_THE PROBLEM:_ Print all the entries verbatim.
DATASET START
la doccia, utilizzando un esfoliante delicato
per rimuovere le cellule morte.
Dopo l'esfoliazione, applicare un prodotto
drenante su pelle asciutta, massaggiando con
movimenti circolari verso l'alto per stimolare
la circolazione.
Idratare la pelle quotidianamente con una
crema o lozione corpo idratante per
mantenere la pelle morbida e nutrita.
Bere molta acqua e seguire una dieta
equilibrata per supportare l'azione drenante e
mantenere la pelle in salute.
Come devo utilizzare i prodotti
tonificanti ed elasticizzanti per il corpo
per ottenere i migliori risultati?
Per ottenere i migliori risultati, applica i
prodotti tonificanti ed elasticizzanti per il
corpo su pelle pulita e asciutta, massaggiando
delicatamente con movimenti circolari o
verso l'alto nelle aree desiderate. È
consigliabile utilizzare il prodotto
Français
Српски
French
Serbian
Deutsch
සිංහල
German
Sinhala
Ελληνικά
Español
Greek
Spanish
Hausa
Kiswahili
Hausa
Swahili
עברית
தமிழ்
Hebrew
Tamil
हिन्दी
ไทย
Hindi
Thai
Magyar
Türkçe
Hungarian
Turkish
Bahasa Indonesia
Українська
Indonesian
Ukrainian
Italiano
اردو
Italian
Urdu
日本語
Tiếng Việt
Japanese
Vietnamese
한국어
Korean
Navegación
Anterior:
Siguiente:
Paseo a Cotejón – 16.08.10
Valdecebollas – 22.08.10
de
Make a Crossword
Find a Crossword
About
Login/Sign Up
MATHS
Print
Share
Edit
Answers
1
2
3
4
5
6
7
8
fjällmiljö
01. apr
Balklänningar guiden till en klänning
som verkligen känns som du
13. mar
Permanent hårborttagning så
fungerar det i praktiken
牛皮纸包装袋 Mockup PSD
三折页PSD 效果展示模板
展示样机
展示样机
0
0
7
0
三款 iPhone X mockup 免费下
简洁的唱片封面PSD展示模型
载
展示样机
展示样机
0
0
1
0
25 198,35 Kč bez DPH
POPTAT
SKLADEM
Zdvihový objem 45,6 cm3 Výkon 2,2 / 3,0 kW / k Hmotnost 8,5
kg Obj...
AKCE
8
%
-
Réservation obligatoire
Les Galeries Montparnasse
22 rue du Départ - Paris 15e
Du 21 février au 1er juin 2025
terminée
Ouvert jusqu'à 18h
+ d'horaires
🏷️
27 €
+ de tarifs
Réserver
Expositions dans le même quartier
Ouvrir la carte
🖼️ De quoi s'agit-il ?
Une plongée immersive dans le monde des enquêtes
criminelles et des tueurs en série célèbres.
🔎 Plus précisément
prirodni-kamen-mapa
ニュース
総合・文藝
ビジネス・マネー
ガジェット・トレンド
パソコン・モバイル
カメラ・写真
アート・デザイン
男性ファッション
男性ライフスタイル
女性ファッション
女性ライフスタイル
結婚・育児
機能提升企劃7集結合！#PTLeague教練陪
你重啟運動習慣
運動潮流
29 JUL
DATASET END
_SOLUTION TO THIS TASK:_
la doccia, utilizzando un esfoliante delicato
per rimuovere le cellule morte.
Dopo l'esfoliazione, applicare un prodotto
drenante su pelle asciutta, massaggiando con
movimenti circolari verso l'alto per stimolare
la circolazione.
Idratare la pelle quotidianamente con una
crema o lozione corpo idratante per
mantenere la pelle morbida e nutrita.
Bere molta acqua e seguire una dieta
equilibrata per supportare l'azione drenante e
mantenere la pelle in salute.
Come devo utilizzare i prodotti
tonificanti ed elasticizzanti per il corpo
per ottenere i migliori risultati?
Per ottenere i migliori risultati, applica i
prodotti tonificanti ed elasticizzanti per il
corpo su pelle pulita e asciutta, massaggiando
delicatamente con movimenti circolari o
verso l'alto nelle aree desiderate. È
consigliabile utilizzare il prodotto
Français
Српски
French
Serbian
Deutsch
සිංහල
German
Sinhala
Ελληνικά
Español
Greek
Spanish
Hausa
Kiswahili
Hausa
Swahili
עברית
தமிழ்
Hebrew
Tamil
हिन्दी
ไทย
Hindi
Thai
Magyar
Türkçe
Hungarian
Turkish
Bahasa Indonesia
Українська
Indonesian
Ukrainian
Italiano
اردو
Italian
Urdu
日本語
Tiếng Việt
Japanese
Vietnamese
한국어
Korean
Navegación
Anterior:
Siguiente:
Paseo a Cotejón – 16.08.10
Valdecebollas – 22.08.10
de
Make a Crossword
Find a Crossword
About
Login/Sign Up
MATHS
Print
Share
Edit
Answers
1
2
3
4
5
6
7
8
fjällmiljö
01. apr
Balklänningar guiden till en klänning
som verkligen känns som du
13. mar
Permanent hårborttagning så
fungerar det i praktiken
牛皮纸包装袋 Mockup PSD
三折页PSD 效果展示模板
展示样机
展示样机
0
0
7
0
三款 iPhone X mockup 免费下
简洁的唱片封面PSD展示模型
载
展示样机
展示样机
0
0
1
0
25 198,35 Kč bez DPH
POPTAT
SKLADEM
Zdvihový objem 45,6 cm3 Výkon 2,2 / 3,0 kW / k Hmotnost 8,5
kg Obj...
AKCE
8
%
-
Réservation obligatoire
Les Galeries Montparnasse
22 rue du Départ - Paris 15e
Du 21 février au 1er juin 2025
terminée
Ouvert jusqu'à 18h
+ d'horaires
🏷️
27 €
+ de tarifs
Réserver
Expositions dans le même quartier
Ouvrir la carte
🖼️ De quoi s'agit-il ?
Une plongée immersive dans le monde des enquêtes
criminelles et des tueurs en série célèbres.
🔎 Plus précisément
prirodni-kamen-mapa
ニュース
総合・文藝
ビジネス・マネー
ガジェット・トレンド
パソコン・モバイル
カメラ・写真
アート・デザイン
男性ファッション
男性ライフスタイル
女性ファッション
女性ライフスタイル
結婚・育児
機能提升企劃7集結合！#PTLeague教練陪
你重啟運動習慣
運動潮流
29 JUL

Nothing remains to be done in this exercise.